The Case for Jurassicity



Jurassic Park back bigger and better than ever as Jurassic World.

A huge budget, mammoth monsters, Chris Pratt – this film is wheeling out the big guns (especially in Pratt’s case) and showing them off to the crowd (I was going to say “firing into the crowd”, but that would be taking  the metaphor a bit far).



20 years after the original doomed park, the new island attraction is open and doing bonza business.  But not enough.  Its time to get bigger and scarier and more out of control.  Give the masses the opium they want!  They want teeth and daring and action and monsters chomping on action people!

And the movie delivers by making everyone on the island insanely stupid, power hungry and stupid, smart but in a powerless position, or (in the case of our hero) always right but never heard until everything hits the fan and then can save everyone.  



I have to say, that kind of movie irritates me.  I can understand disasters and the like, but the human-caused contrivances that propel the plot provoked outrage within me, not joy at the carnage such dumbness would unleash.  Not so the rest of the packed TitanXC audience, that were rubbing their hands and salivating and talking to each other in not so whispered tones (I am looking at you, evil women in front of me!) in anticipation of the coming slaughter.

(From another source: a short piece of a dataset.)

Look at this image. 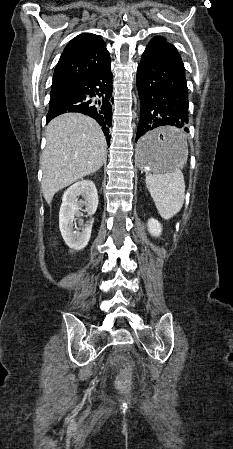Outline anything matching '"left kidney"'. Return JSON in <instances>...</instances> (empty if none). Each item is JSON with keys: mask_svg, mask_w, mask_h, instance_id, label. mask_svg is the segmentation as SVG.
I'll return each mask as SVG.
<instances>
[{"mask_svg": "<svg viewBox=\"0 0 233 449\" xmlns=\"http://www.w3.org/2000/svg\"><path fill=\"white\" fill-rule=\"evenodd\" d=\"M147 226H148V231L150 232V234L152 236H155V237L160 236V234L162 232V226L158 220H156L154 218L149 219Z\"/></svg>", "mask_w": 233, "mask_h": 449, "instance_id": "1", "label": "left kidney"}]
</instances>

It takes its time to get there.  There are a couple of kids whom we follow through the park’s attractions, and whom I was hoping would get eaten within 15 minutes of their appearance, especially the older Lothario brother. 

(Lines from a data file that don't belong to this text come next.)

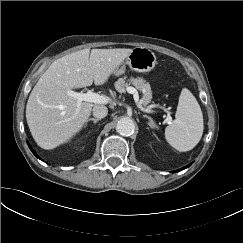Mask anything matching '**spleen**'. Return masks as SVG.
I'll list each match as a JSON object with an SVG mask.
<instances>
[{
  "label": "spleen",
  "mask_w": 243,
  "mask_h": 243,
  "mask_svg": "<svg viewBox=\"0 0 243 243\" xmlns=\"http://www.w3.org/2000/svg\"><path fill=\"white\" fill-rule=\"evenodd\" d=\"M203 128V115L196 98L187 88L182 89L175 120L165 129L167 142L180 152L189 151L201 140Z\"/></svg>",
  "instance_id": "1"
}]
</instances>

Their aunt, played by the extreme asymmetrical bob of Dallas Bryce Howard, runs the park in high heels and is a hard nosed cow who somehow transforms into a heroine of some sort.  At least, I think she was supposed to but I never really warmed to her.

While she and Pratt are off with the main story, I was more interested in the control room plebs, including the awesome Jake Johnson and Lauren Lapkus who don’t get nearly enough screen time despite their awesome t-shirts and more interesting characters.

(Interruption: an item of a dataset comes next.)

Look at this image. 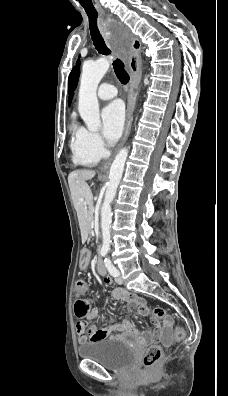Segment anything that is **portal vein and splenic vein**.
<instances>
[{"label":"portal vein and splenic vein","mask_w":228,"mask_h":396,"mask_svg":"<svg viewBox=\"0 0 228 396\" xmlns=\"http://www.w3.org/2000/svg\"><path fill=\"white\" fill-rule=\"evenodd\" d=\"M91 226H92V227L94 226V222H92Z\"/></svg>","instance_id":"portal-vein-and-splenic-vein-1"}]
</instances>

But then the point of the movie is the dinosaurs, and when they come into play, the plot holes and the uninteresting characters and all the things I might not have fully appreciated fell away and I got totally lost in the experience.  Jaws and teeth and screams and runnings and big things… totally impressive to watch, totally amazing to appreciate.  The humans get in there occasionally and do stupid things and get themselves blown up, but the dinosaurs rule the screen, and are a definite reason to see this at the movies.

Verdict: Jurassic World is big and dumb and everything I expected from the trailer.  Not surprising it is doing bonza box office, but this visual treat has a “barely trying” storyline in there. Worth seeing on the big screen, but I doubt I will watch it again.  6 unfeathered velociraptors out of 10.